_Exercise description_
Your answer should show every line of the material below that includes "know".

___ Provided data ___

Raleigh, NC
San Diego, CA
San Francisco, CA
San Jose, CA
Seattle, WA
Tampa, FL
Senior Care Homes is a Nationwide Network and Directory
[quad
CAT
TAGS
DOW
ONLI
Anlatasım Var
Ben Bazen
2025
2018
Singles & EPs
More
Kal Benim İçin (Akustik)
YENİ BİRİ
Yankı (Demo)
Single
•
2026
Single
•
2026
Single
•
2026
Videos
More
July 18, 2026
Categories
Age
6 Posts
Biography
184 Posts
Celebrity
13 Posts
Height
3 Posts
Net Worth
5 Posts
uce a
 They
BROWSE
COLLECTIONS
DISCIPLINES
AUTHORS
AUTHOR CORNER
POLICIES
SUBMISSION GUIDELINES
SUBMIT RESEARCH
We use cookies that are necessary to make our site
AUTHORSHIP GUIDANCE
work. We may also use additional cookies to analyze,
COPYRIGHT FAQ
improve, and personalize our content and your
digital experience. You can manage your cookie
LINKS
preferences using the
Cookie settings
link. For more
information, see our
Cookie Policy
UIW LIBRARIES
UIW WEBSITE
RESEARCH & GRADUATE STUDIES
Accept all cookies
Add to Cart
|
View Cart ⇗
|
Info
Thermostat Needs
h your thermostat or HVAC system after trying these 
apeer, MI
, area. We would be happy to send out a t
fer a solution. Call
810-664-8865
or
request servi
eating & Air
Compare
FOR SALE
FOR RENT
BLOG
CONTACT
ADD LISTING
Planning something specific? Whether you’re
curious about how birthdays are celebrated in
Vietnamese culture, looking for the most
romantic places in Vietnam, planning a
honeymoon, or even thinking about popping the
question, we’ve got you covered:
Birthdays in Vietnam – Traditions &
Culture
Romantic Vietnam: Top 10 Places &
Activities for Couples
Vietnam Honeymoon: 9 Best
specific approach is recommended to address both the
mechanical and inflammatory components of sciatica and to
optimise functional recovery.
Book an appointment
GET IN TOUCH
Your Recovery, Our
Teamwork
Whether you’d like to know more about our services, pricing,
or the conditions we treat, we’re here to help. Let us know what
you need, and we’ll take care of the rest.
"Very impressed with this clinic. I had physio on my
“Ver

___

_Written reply_
Whether you’d like to know more about our services, pricing,
or the conditions we treat, we’re here to help. Let us know what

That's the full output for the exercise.